Your admission papers should include the following items:

  • The agreement stating the terms and conditions, the daily room rate, and what services are covered by it. States set licensing standards requiring nursing homes to provide a basic set of services (such as nursing and personal care, meals, activities). These are supposed to be covered by the basic rate.

  • A list of optional services and the charges for them. The facility must provide an itemized bill. Such optional services could include choice of meals, laundry, toiletry items, special trips, etc. If you are a Medicaid recipient, you should receive a special list of optional services (Medicaid pays for laundry and hair trims, for example).

  • A copy of each Patient's Bill of Rights.

  • A statement about eligibility for Medicaid.

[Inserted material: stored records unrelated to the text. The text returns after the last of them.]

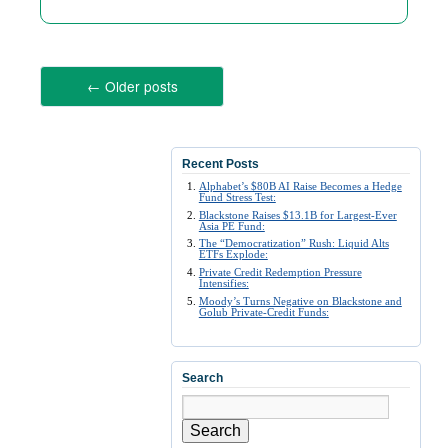
←
Older posts
Recent Posts
Alphabet’s $80B AI Raise Becomes a Hedge
Fund Stress Test:
Blackstone Raises $13.1B for Largest-Ever
Asia PE Fund:
The “Democratization” Rush: Liquid Alts
ETFs Explode:
Private Credit Redemption Pressure
Intensifies:
Moody’s Turns Negative on Blackstone and
Golub Private-Credit Funds:
Search
Search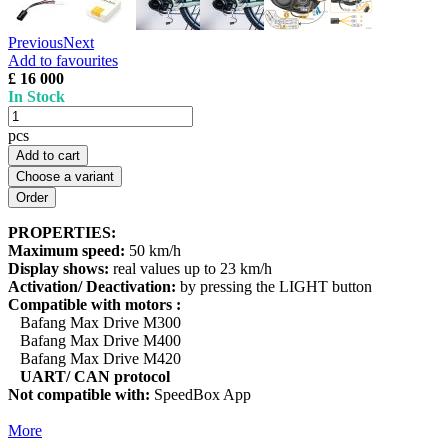
Previous
Next
Add to favourites
£ 16 000
In Stock
pcs
Add to cart
Choose a variant
PROPERTIES:
Maximum speed:
50 km/h
Display shows:
real values up to 23 km/h
Activation/ Deactivation:
by pressing the LIGHT button
Compatible with motors :
Bafang Max Drive M300
Bafang Max Drive M400
Bafang Max Drive M420
UART/ CAN protocol
Not compatible with:
SpeedBox App
More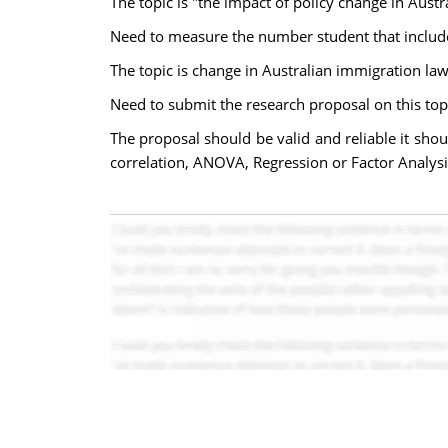
The topic is "the impact of policy change in Aust
Need to measure the number student that includes
The topic is change in Australian immigration law
Need to submit the research proposal on this top
The proposal should be valid and reliable it sho
correlation, ANOVA, Regression or Factor Analysis 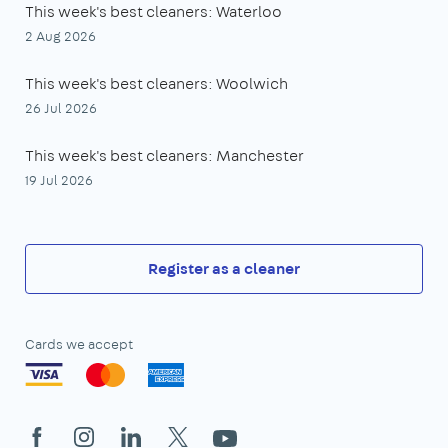
This week's best cleaners: Waterloo
2 Aug 2026
This week's best cleaners: Woolwich
26 Jul 2026
This week's best cleaners: Manchester
19 Jul 2026
Register as a cleaner
Cards we accept
Facebook
Instagram
LinkedIn
X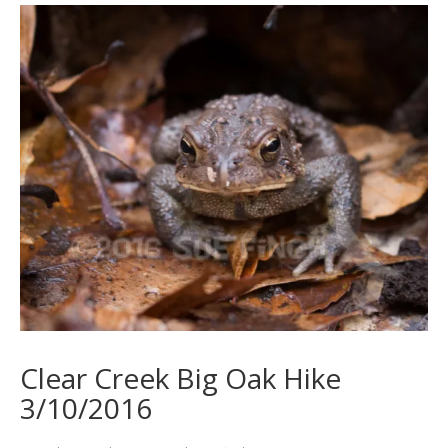
Clear Creek Big Oak Hike
3/10/2016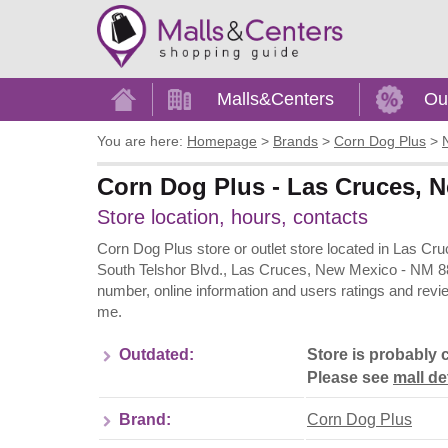
Home
Malls&Centers
Ou
You are here:
Homepage
>
Brands
>
Corn Dog Plus
>
Corn Dog Plus - Las Cruces, Ne
Store location, hours, contacts
Corn Dog Plus store or outlet store located in Las Cr
South Telshor Blvd., Las Cruces, New Mexico - NM 880
number, online information and users ratings and revi
me.
Outdated:
Store is probably 
Please see
mall de
Brand:
Corn Dog Plus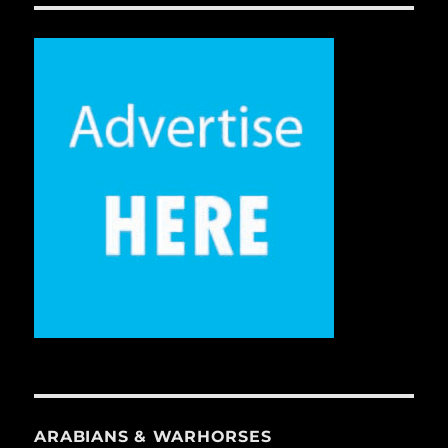
ARABIANS & WARHORSES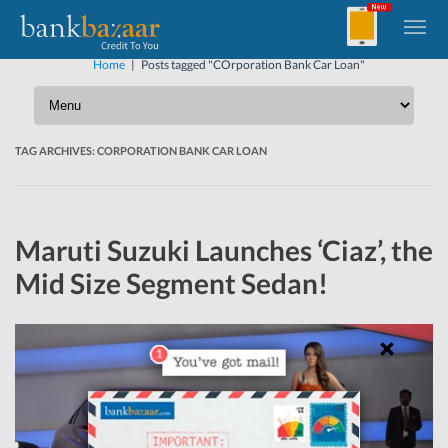
Home
|
Posts tagged "COrporation Bank Car Loan"
TAG ARCHIVES:
CORPORATION BANK CAR LOAN
Maruti Suzuki Launches ‘Ciaz’, the
Mid Size Segment Sedan!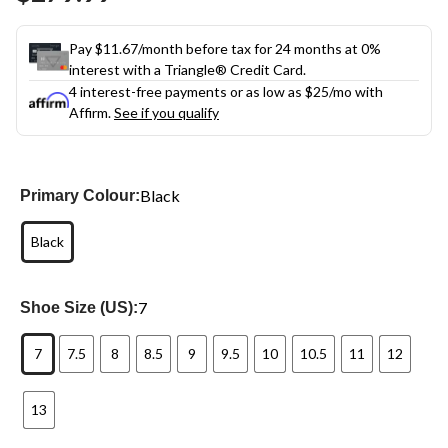
link.
Pay $11.67/month before tax for 24 months at 0%
interest with a Triangle® Credit Card.
4 interest-free payments or as low as
$25
/mo with
Affirm.
See if you qualify
Black
Primary Colour:
Black
7
Shoe Size (US):
7
7.5
8
8.5
9
9.5
10
10.5
11
12
13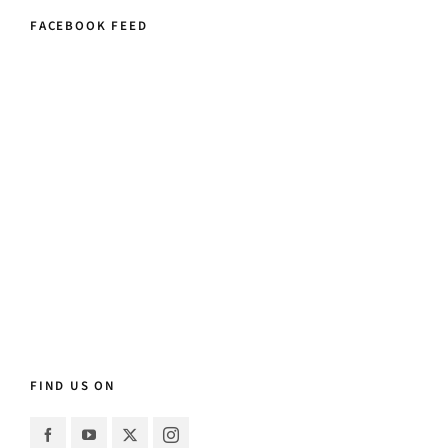
FACEBOOK FEED
FIND US ON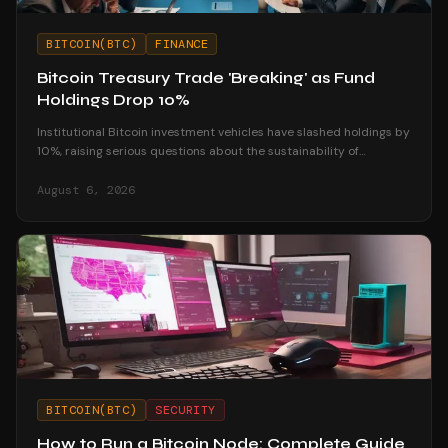
BITCOIN(BTC)
FINANCE
Bitcoin Treasury Trade 'Breaking' as Fund
Holdings Drop 10%
Institutional Bitcoin investment vehicles have slashed holdings by
10%, raising serious questions about the sustainability of
corporate treasury strategies.
August 6, 2026
BITCOIN(BTC)
SECURITY
How to Run a Bitcoin Node: Complete Guide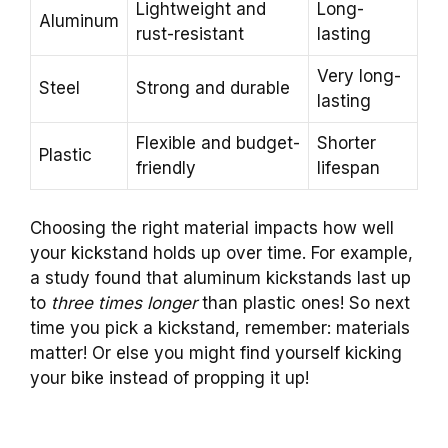
Lightweight and
Long-
Aluminum
rust-resistant
lasting
Very long-
Steel
Strong and durable
lasting
Flexible and budget-
Shorter
Plastic
friendly
lifespan
Choosing the right material impacts how well
your kickstand holds up over time. For example,
a study found that aluminum kickstands last up
to
three times longer
than plastic ones! So next
time you pick a kickstand, remember: materials
matter! Or else you might find yourself kicking
your bike instead of propping it up!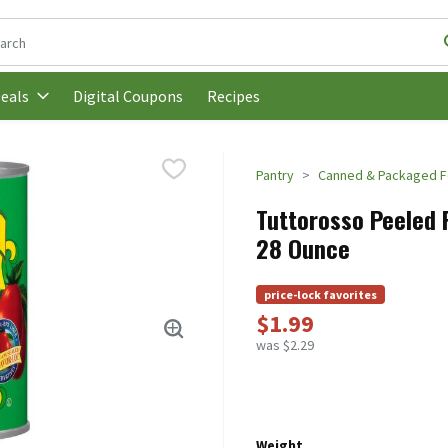
following text field is used to search for items. Type your search t
Digital Coupons
Recipes
eals
Pantry
Canned & Packaged 
Tuttorosso Peeled P
28 Ounce
price-lock favorites
$1.99
was $2.29
Weight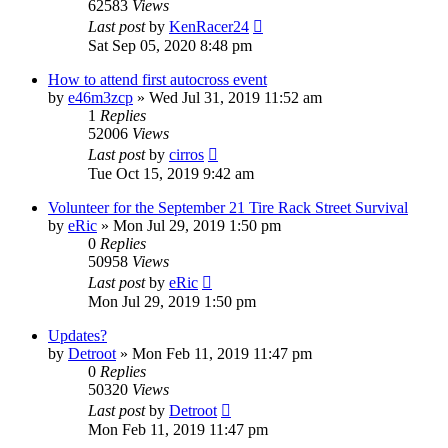
62583
Views
Last post
by
KenRacer24
Sat Sep 05, 2020 8:48 pm
How to attend first autocross event
by
e46m3zcp
»
Wed Jul 31, 2019 11:52 am
1
Replies
52006
Views
Last post
by
cirros
Tue Oct 15, 2019 9:42 am
Volunteer for the September 21 Tire Rack Street Survival
by
eRic
»
Mon Jul 29, 2019 1:50 pm
0
Replies
50958
Views
Last post
by
eRic
Mon Jul 29, 2019 1:50 pm
Updates?
by
Detroot
»
Mon Feb 11, 2019 11:47 pm
0
Replies
50320
Views
Last post
by
Detroot
Mon Feb 11, 2019 11:47 pm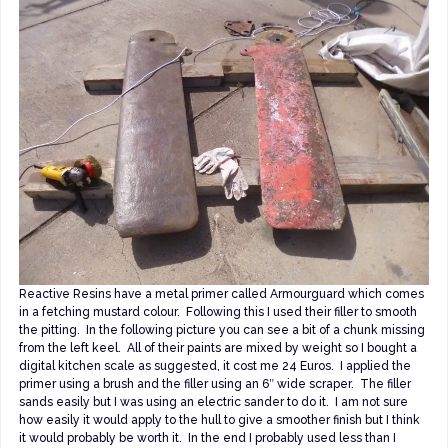
Reactive Resins have a metal primer called Armourguard which comes
in a fetching mustard colour. Following this I used their filler to smooth
the pitting. In the following picture you can see a bit of a chunk missing
from the left keel. All of their paints are mixed by weight so I bought a
digital kitchen scale as suggested, it cost me 24 Euros. I applied the
primer using a brush and the filler using an 6″ wide scraper. The filler
sands easily but I was using an electric sander to do it. I am not sure
how easily it would apply to the hull to give a smoother finish but I think
it would probably be worth it. In the end I probably used less than I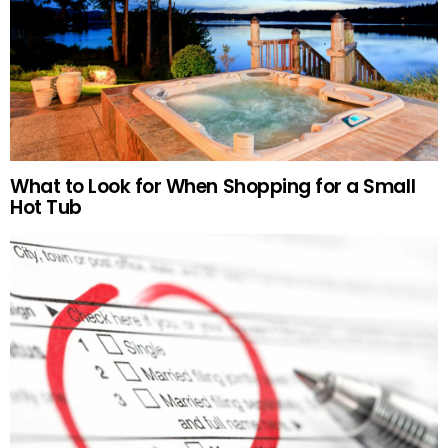
What to Look for When Shopping for a Small
Hot Tub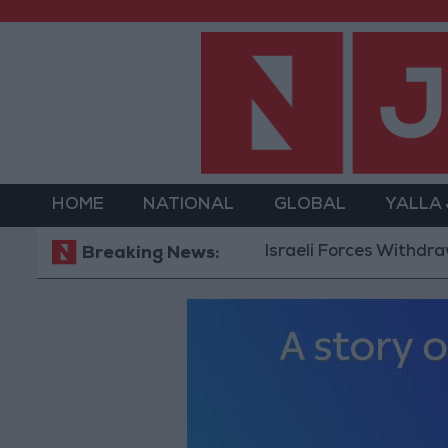
HOME
NATIONAL
GLOBAL
YALLA
Israeli Forces Withdraw from Q
Breaking News: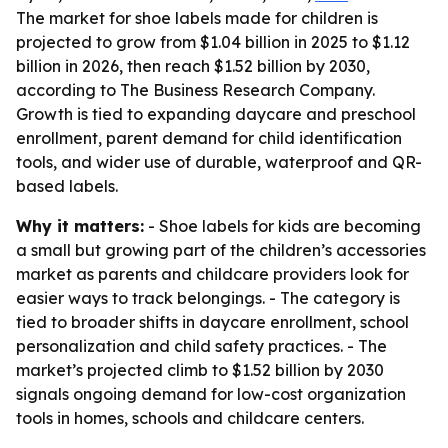
The market for shoe labels made for children is
projected to grow from $1.04 billion in 2025 to $1.12
billion in 2026, then reach $1.52 billion by 2030,
according to The Business Research Company.
Growth is tied to expanding daycare and preschool
enrollment, parent demand for child identification
tools, and wider use of durable, waterproof and QR-
based labels.
Why it matters:
- Shoe labels for kids are becoming
a small but growing part of the children’s accessories
market as parents and childcare providers look for
easier ways to track belongings. - The category is
tied to broader shifts in daycare enrollment, school
personalization and child safety practices. - The
market’s projected climb to $1.52 billion by 2030
signals ongoing demand for low-cost organization
tools in homes, schools and childcare centers.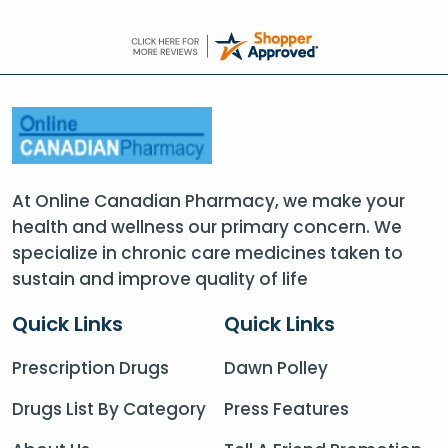
At Online Canadian Pharmacy, we make your
health and wellness our primary concern. We
specialize in chronic care medicines taken to
sustain and improve quality of life
Quick Links
Quick Links
Prescription Drugs
Dawn Polley
Drugs List By Category
Press Features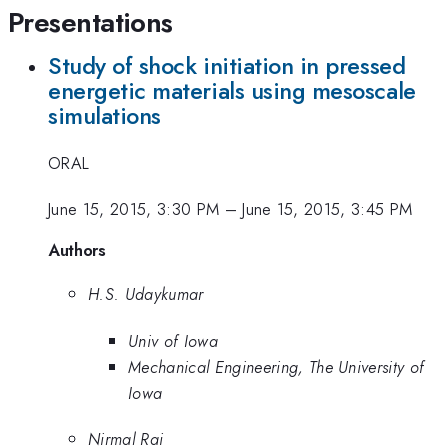
Presentations
Study of shock initiation in pressed
energetic materials using mesoscale
simulations
ORAL
June 15, 2015, 3:30 PM
–
June 15, 2015, 3:45 PM
Authors
H.S. Udaykumar
Univ of Iowa
Mechanical Engineering, The University of
Iowa
Nirmal Rai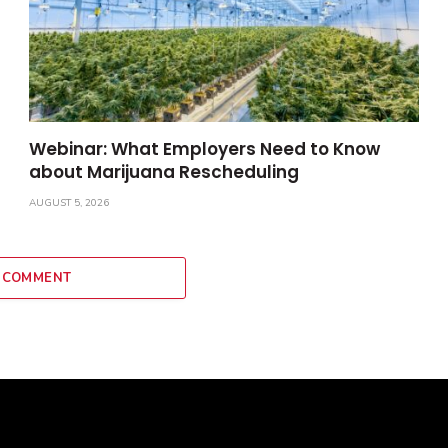
Webinar: What Employers Need to Know
about Marijuana Rescheduling
AUGUST 5, 2026
 COMMENT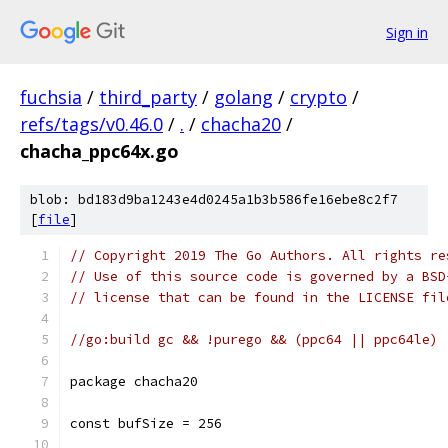
Sign in
fuchsia
/
third_party
/
golang
/
crypto
/
refs/tags/v0.46.0
/
.
/
chacha20
/
chacha_ppc64x.go
blob: bd183d9ba1243e4d0245a1b3b586fe16ebe8c2f7
[
file
]
// Copyright 2019 The Go Authors. All rights re
// Use of this source code is governed by a BSD
// license that can be found in the LICENSE fil
//go:build gc && !purego && (ppc64 || ppc64le)
package chacha20
const bufSize = 256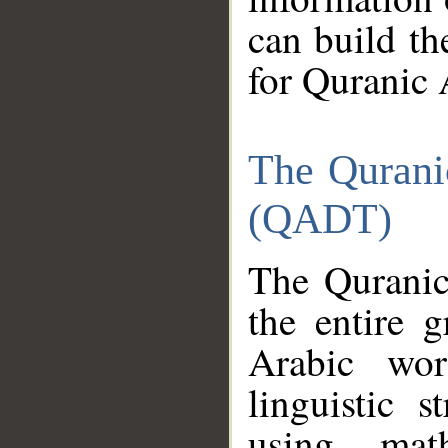
can build th
for Quranic 
The Qurani
(QADT)
The Quranic
the entire 
Arabic wor
linguistic s
using mat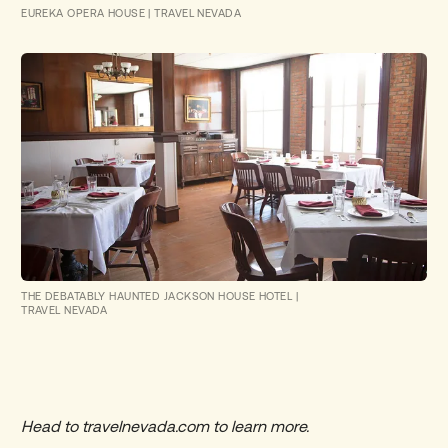
EUREKA OPERA HOUSE
|
TRAVEL NEVADA
THE DEBATABLY HAUNTED JACKSON HOUSE HOTEL
|
TRAVEL NEVADA
Head to
travelnevada.com
to learn more.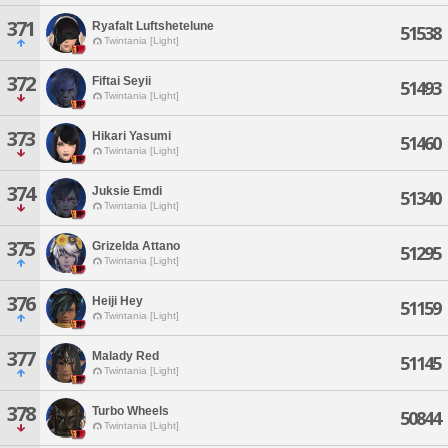
371
Ryafalt Luftshetelune
51538
Twintania [Light]
372
Fiftai Seyii
51493
Twintania [Light]
373
Hikari Yasumi
51460
Twintania [Light]
374
Juksie Emdi
51340
Twintania [Light]
375
Grizelda Attano
51295
Twintania [Light]
376
Heiji Hey
51159
Twintania [Light]
377
Malady Red
51145
Twintania [Light]
378
Turbo Wheels
50844
Twintania [Light]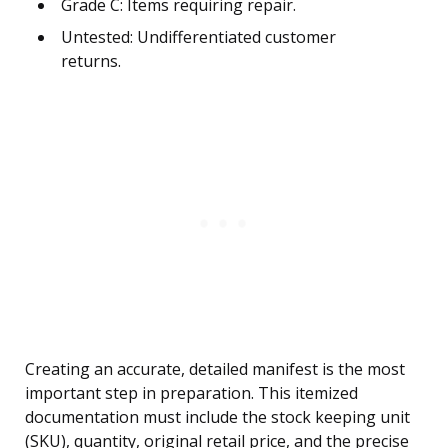
Grade C: Items requiring repair.
Untested: Undifferentiated customer
returns.
Creating an accurate, detailed manifest is the most
important step in preparation. This itemized
documentation must include the stock keeping unit
(SKU), quantity, original retail price, and the precise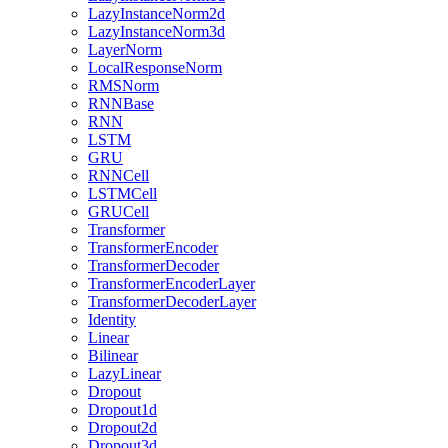
LazyInstanceNorm2d
LazyInstanceNorm3d
LayerNorm
LocalResponseNorm
RMSNorm
RNNBase
RNN
LSTM
GRU
RNNCell
LSTMCell
GRUCell
Transformer
TransformerEncoder
TransformerDecoder
TransformerEncoderLayer
TransformerDecoderLayer
Identity
Linear
Bilinear
LazyLinear
Dropout
Dropout1d
Dropout2d
Dropout3d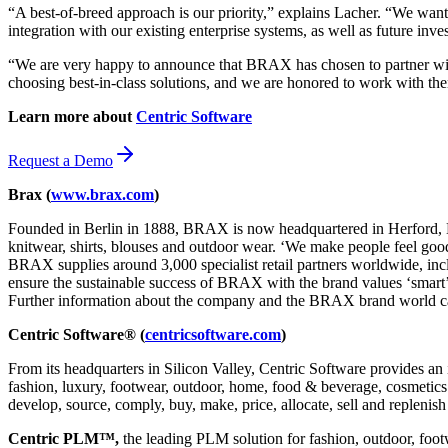
“A best-of-breed approach is our priority,” explains Lacher. “We want 
integration with our existing enterprise systems, as well as future inve
“We are very happy to announce that BRAX has chosen to partner wi
choosing best-in-class solutions, and we are honored to work with t
Learn more about
Centric Software
Request a Demo
Brax (
www.brax.com
)
Founded in Berlin in 1888, BRAX is now headquartered in Herford, Ea
knitwear, shirts, blouses and outdoor wear. ‘We make people feel good’
BRAX supplies around 3,000 specialist retail partners worldwide, in
ensure the sustainable success of BRAX with the brand values ‘smart’, 
Further information about the company and the BRAX brand world c
Centric Software® (
centricsoftware.com
)
From its headquarters in Silicon Valley, Centric Software provides an 
fashion, luxury, footwear, outdoor, home, food & beverage, cosmetics &
develop, source, comply, buy, make, price, allocate, sell and replenish
Centric PLM™,
the leading PLM solution for fashion, outdoor, foot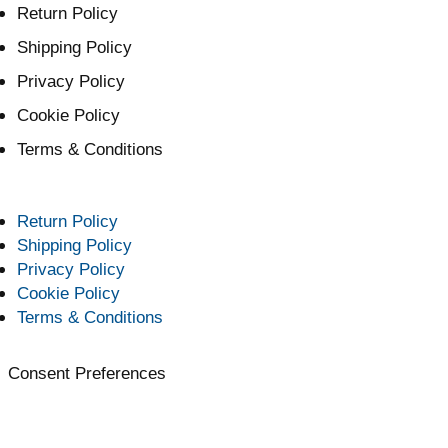
Return Policy
Shipping Policy
Privacy Policy
Cookie Policy
Terms & Conditions
Return Policy
Shipping Policy
Privacy Policy
Cookie Policy
Terms & Conditions
Consent Preferences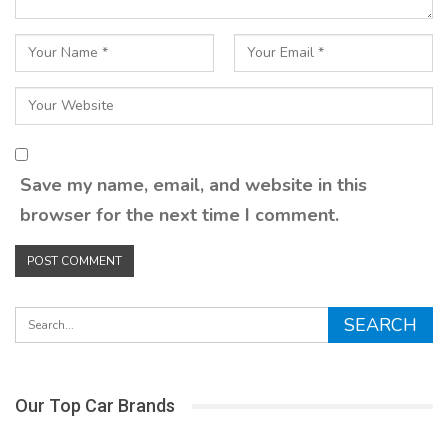
Save my name, email, and website in this
browser for the next time I comment.
Our Top Car Brands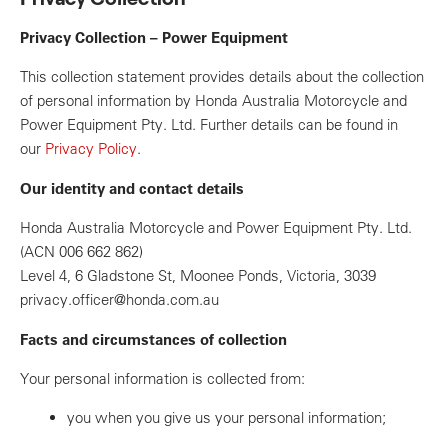
Privacy Collection – Power Equipment
This collection statement provides details about the collection
of personal information by Honda Australia Motorcycle and
Power Equipment Pty. Ltd. Further details can be found in
our
Privacy Policy
.
Our identity and contact details
Honda Australia Motorcycle and Power Equipment Pty. Ltd.
(ACN 006 662 862)
Level 4, 6 Gladstone St, Moonee Ponds, Victoria, 3039
privacy.officer@honda.com.au
Facts and circumstances of collection
Your personal information is collected from:
you when you give us your personal information;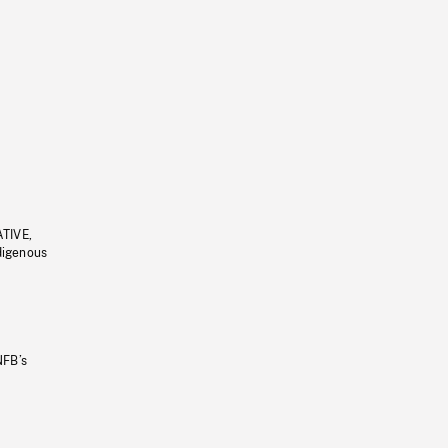
ATIVE,
ndigenous
NFB’s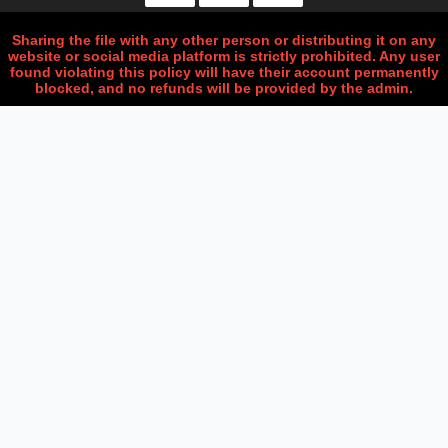
Sharing the file with any other person or distributing it on any
website or social media platform is strictly prohibited. Any user
found violating this policy will have their account permanently
blocked, and no refunds will be provided by the admin.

  • A statement that the nursing home is or is not Medicare and Medicaid certified.

Illegal Actions

Certified nursing homes may not require Medicaid-eligible persons to make contributions, donations, or gifts as a condition of admission or continued stay in a nursing home. Private-paying individuals do not have this protection. When certified nursing homes sign with the Medicaid program, they agree to accept Medicaid payment as "payment in full." If you become eligible for Medicaid, then the nursing home will receive payment for care and may not discharge the patient on the grounds of "nonpayment." Certified nursing homes may not transfer or discharge you when your private funds have been exhausted and you become eligible for Medicaid unless the home does not participate in the Medicaid or Medicare program. If someone treats you in this manner check with a lawyer or ombudsman.


While in a nursing home, most problems can be worked out with the nurses, the staff, or the resident council. If they cannot, discuss the problems with family members. Persons who experience problems with nursing homes may obtain assistance from the nursing home ombudsman, a person in your state or local office on aging who is designated to investigate complaints and take corrective action on behalf of nursing home residents. Federal law guarantees your right to seek help from an ombudsman without fear of retaliation.

Making a Smooth Transition

Be prepared to make the transition into a nursing home easy as possible. Such a change may affect the whole family and it will take some time to adjust to the new living arrangements. Some nursing homes have a social worker or nurse specialist who conducts preadmission group sessions for family members. You can make the resident more comfortable by accompanying him or her on moving day, and by helping choose familiar items to bring along--family photos or favorite decorative items to make the room more attractive.

The frequency of visits to the resident is an individual decision, but keep in mind that the presence of family members greatly helps to create a more personal atmosphere in the nursing home. Family visits offer reassurance to the resident that someone still cares. In fact, those residents whose families are involved in their care usually have higher morale and receive better care from the staff. Taking the resident out occasionally is also helpful.